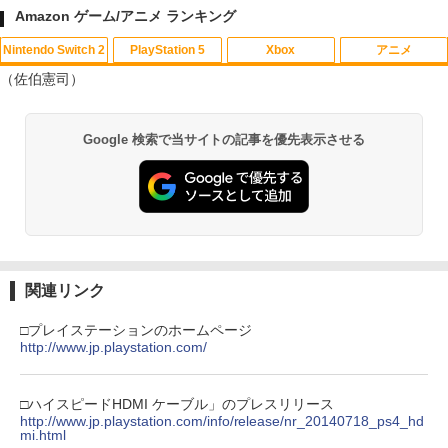
Amazon ゲーム/アニメ ランキング
Nintendo Switch 2
PlayStation 5
Xbox
アニメ
（佐伯憲司）
スプラトゥーン レイダース|オンライン
PlayStation 5 デジタル・エディション
【純正品】Xbox ワイヤレス コントロー
劇場版「鬼滅の刃」無限城編 第一章 猗
1
1
1
1
Google 検索で当サイトの記事を優先表示させる
コード版
日本語専用 Console Language: Japan
ラー + USB-C® ケーブル
窩座再来 通常版 [Blu-ray]
ese only (CFI-2200B01)
￥5,832
￥8,300
￥3,982
￥55,000
【純正品】Xbox ワイヤレス コントロー
2
スプラトゥーン レイダース -Switch2
劇場版「鬼滅の刃」無限城編 第一章 猗
Beast of Reincarnation -PS5 【特典】
ラー (ロボット ホワイト)
2
2
2
窩座再来 通常版 [DVD]
プロダクトコード 封入
関連リンク
￥6,449
￥7,681
￥3,523
￥7,286
□プレイステーションのホームページ
http://www.jp.playstation.com/
【純正品】Xbox ワイヤレス コントロー
3
ラー (カーボンブラック)
□ハイスピードHDMI ケーブル」のプレスリリース
Nintendo Switch 2(日本語・国内専用)
【Amazon.co.jp限定】劇場版モノノ怪
【純正品】ディスクドライブ(CFI-ZDD1
3
3
3
http://www.jp.playstation.com/info/release/nr_20140718_ps4_hd
第三章 蛇神 (Amazon.co.jp限定オリジ
J) PlayStation 5
mi.html
￥8,020
ナル三方背収納ケース付きコレクション)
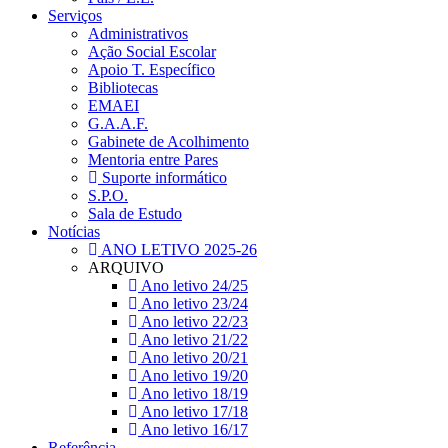
Serviços
Administrativos
Ação Social Escolar
Apoio T. Específico
Bibliotecas
EMAEI
G.A.A.F.
Gabinete de Acolhimento
Mentoria entre Pares
Suporte informático
S.P.O.
Sala de Estudo
Notícias
ANO LETIVO 2025-26
ARQUIVO
Ano letivo 24/25
Ano letivo 23/24
Ano letivo 22/23
Ano letivo 21/22
Ano letivo 20/21
Ano letivo 19/20
Ano letivo 18/19
Ano letivo 17/18
Ano letivo 16/17
Referência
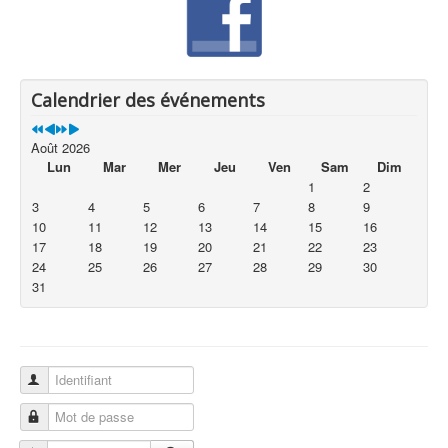
Calendrier des événements
Août 2026
Lun
Mar
Mer
Jeu
Ven
Sam
Dim
1
2
3
4
5
6
7
8
9
10
11
12
13
14
15
16
17
18
19
20
21
22
23
24
25
26
27
28
29
30
31
Identifiant
Mot de passe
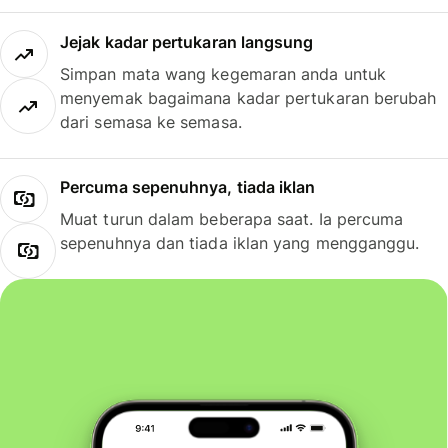
Jejak kadar pertukaran langsung
Simpan mata wang kegemaran anda untuk
menyemak bagaimana kadar pertukaran berubah
dari semasa ke semasa.
Percuma sepenuhnya, tiada iklan
Muat turun dalam beberapa saat. Ia percuma
sepenuhnya dan tiada iklan yang mengganggu.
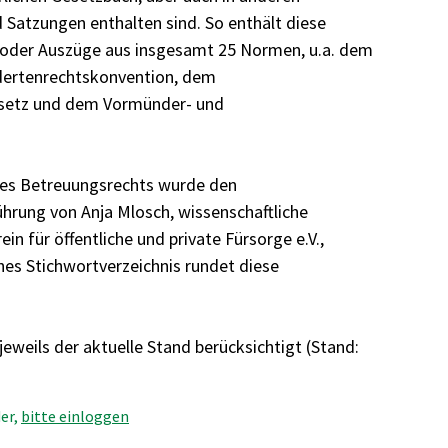
Satzungen enthalten sind. So enthält diese
 oder Auszüge aus insgesamt 25 Normen, u.a. dem
dertenrechtskonvention, dem
setz und dem Vormünder- und
des Betreuungsrechts wurde den
hrung von Anja Mlosch, wissenschaftliche
in für öffentliche und private Fürsorge e.V.,
ches Stichwortverzeichnis rundet diese
 jeweils der aktuelle Stand berücksichtigt (Stand:
er,
bitte einloggen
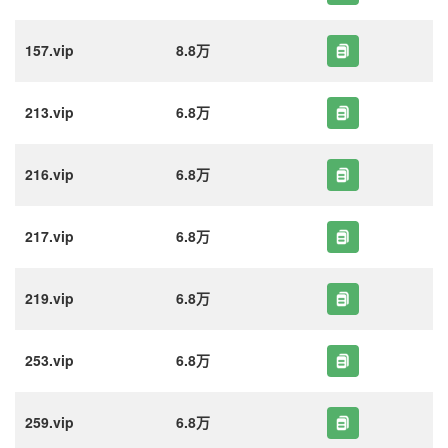
157.vip
8.8万
213.vip
6.8万
216.vip
6.8万
217.vip
6.8万
219.vip
6.8万
253.vip
6.8万
259.vip
6.8万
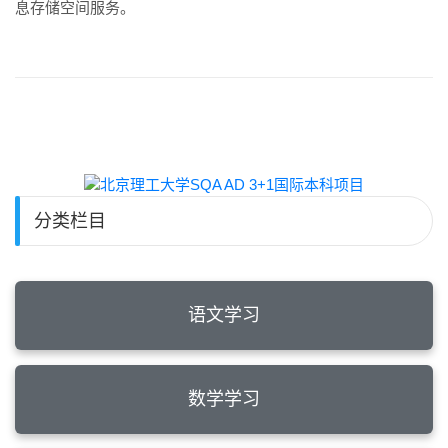
息存储空间服务。
分类栏目
语文学习
数学学习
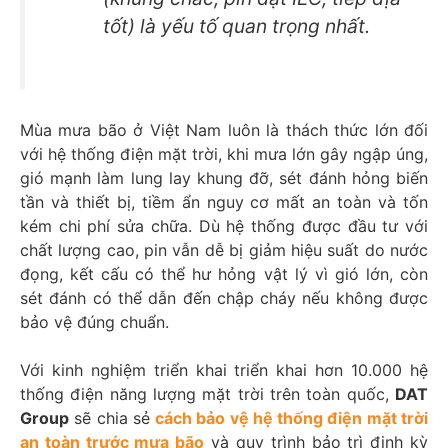
tốt) là yếu tố quan trọng nhất.
Mùa mưa bão ở Việt Nam luôn là thách thức lớn đối
với hệ thống điện mặt trời, khi mưa lớn gây ngập úng,
gió mạnh làm lung lay khung đỡ, sét đánh hỏng biến
tần và thiết bị, tiềm ẩn nguy cơ mất an toàn và tốn
kém chi phí sửa chữa. Dù hệ thống được đầu tư với
chất lượng cao, pin vẫn dễ bị giảm hiệu suất do nước
đọng, kết cấu có thể hư hỏng vật lý vì gió lớn, còn
sét đánh có thể dẫn đến chập cháy nếu không được
bảo vệ đúng chuẩn.
Với kinh nghiệm triển khai triển khai hơn 10.000 hệ
thống điện năng lượng mặt trời trên toàn quốc,
DAT
Group
sẽ chia sẻ
cách bảo vệ hệ thống điện mặt trời
an toàn trước mưa bão
và quy trình bảo trì định kỳ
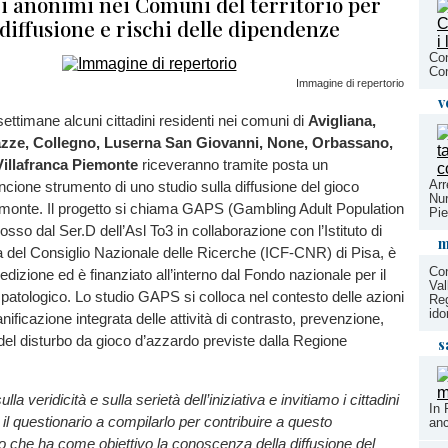
i anonimi nei Comuni del territorio per
diffusione e rischi delle dipendenze
Con
Com
Immagine di repertorio
v
ettimane alcuni cittadini residenti nei comuni di
Avigliana,
zze, Collegno, Luserna San Giovanni, None, Orbassano,
Villafranca Piemonte
riceveranno tramite posta un
Arr
ncione strumento di uno studio sulla diffusione del gioco
Nur
emonte. Il progetto si chiama GAPS (Gambling Adult Population
Pi
sso dal Ser.D dell’Asl To3 in collaborazione con l’Istituto di
m
ca del Consiglio Nazionale delle Ricerche (ICF-CNR) di Pisa, è
Con
 edizione ed è finanziato all’interno dal Fondo nazionale per il
Val
patologico. Lo studio GAPS si colloca nel contesto delle azioni
Reg
ido
anificazione integrata delle attività di contrasto, prevenzione,
del disturbo da gioco d’azzardo previste dalla Regione
s
a veridicità e sulla serietà dell’iniziativa e invitiamo i cittadini
In 
il questionario a compilarlo per contribuire a questo
an
o che ha come obiettivo la conoscenza della diffusione del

:::::

* TASK DIRECTIONS: Reproduce verbatim the opening line of the material and every line after it, up to and including the line with "Simpan mata wang kegemaran anda untuk", but no pictures.

* ANSWER SECTION:
Amazon ゲーム/アニメ ランキング
Nintendo Switch 2
PlayStation 5
Xbox
アニメ
（佐伯憲司）
スプラトゥーン レイダース|オンライン
PlayStation 5 デジタル・エディション
【純正品】Xbox ワイヤレス コントロー
劇場版「鬼滅の刃」無限城編 第一章 猗
1
1
1
1
Google 検索で当サイトの記事を優先表示させる
コード版
日本語専用 Console Language: Japan
ラー + USB-C® ケーブル
窩座再来 通常版 [Blu-ray]
ese only (CFI-2200B01)
￥5,832
￥8,300
￥3,982
￥55,000
【純正品】Xbox ワイヤレス コントロー
2
スプラトゥーン レイダース -Switch2
劇場版「鬼滅の刃」無限城編 第一章 猗
Beast of Reincarnation -PS5 【特典】
ラー (ロボット ホワイト)
2
2
2
窩座再来 通常版 [DVD]
プロダクトコード 封入
関連リンク
￥6,449
￥7,681
￥3,523
￥7,286
□プレイステーションのホームページ
http://www.jp.playstation.com/
【純正品】Xbox ワイヤレス コントロー
3
ラー (カーボンブラック)
□ハイスピードHDMI ケーブル」のプレスリリース
Nintendo Switch 2(日本語・国内専用)
【Amazon.co.jp限定】劇場版モノノ怪
【純正品】ディスクドライブ(CFI-ZDD1
3
3
3
http://www.jp.playstation.com/info/release/nr_20140718_ps4_hd
第三章 蛇神 (Amazon.co.jp限定オリジ
J) PlayStation 5
mi.html
￥8,020
ナル三方背収納ケース付きコレクション)
Serviços
Administrativos
Ação Social Escolar
Apoio T. Específico
Bibliotecas
EMAEI
G.A.A.F.
Gabinete de Acolhimento
Mentoria entre Pares
Suporte informático
S.P.O.
Sala de Estudo
Notícias
ANO LETIVO 2025-26
ARQUIVO
Ano letivo 24/25
Ano letivo 23/24
Ano letivo 22/23
Ano letivo 21/22
Ano letivo 20/21
Ano letivo 19/20
Ano letivo 18/19
Ano letivo 17/18
Ano letivo 16/17
Referência
Calendrier des événements
Août 2026
Lun
Mar
Mer
Jeu
Ven
Sam
Dim
1
2
3
4
5
6
7
8
9
10
11
12
13
14
15
16
17
18
19
20
21
22
23
24
25
26
27
28
29
30
31
Identifiant
Mot de passe
Jejak kadar pertukaran langsung
Simpan mata wang kegemaran anda untuk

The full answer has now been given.